» **Problem statement**: Count the lines below that contain the word "wedding", and report only that number.

======== Exercise input ========

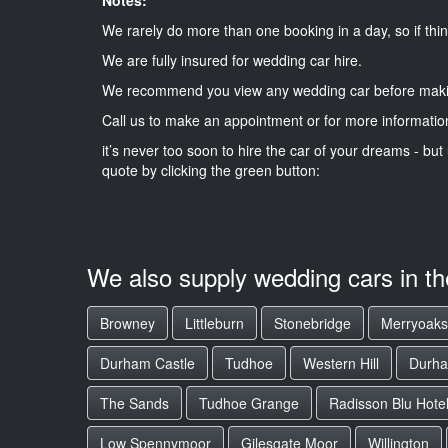
We rarely do more than one booking in a day, so if thin
We are fully insured for wedding car hire.
We recommend you view any wedding car before maki
Call us to make an appointment or for more informatio
it’s never too soon to hire the car of your dreams - but 
quote by clicking the green button:
We also supply wedding cars in t
Browney
Littleburn
Stonebridge
Merryoaks
Durham Castle
Tudhoe
Western Hill
Durha
The Sands
Tudhoe Grange
Radisson Blu Hote
Low Spennymoor
Gilesgate Moor
Willington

========

» **Result of this exercise**: 3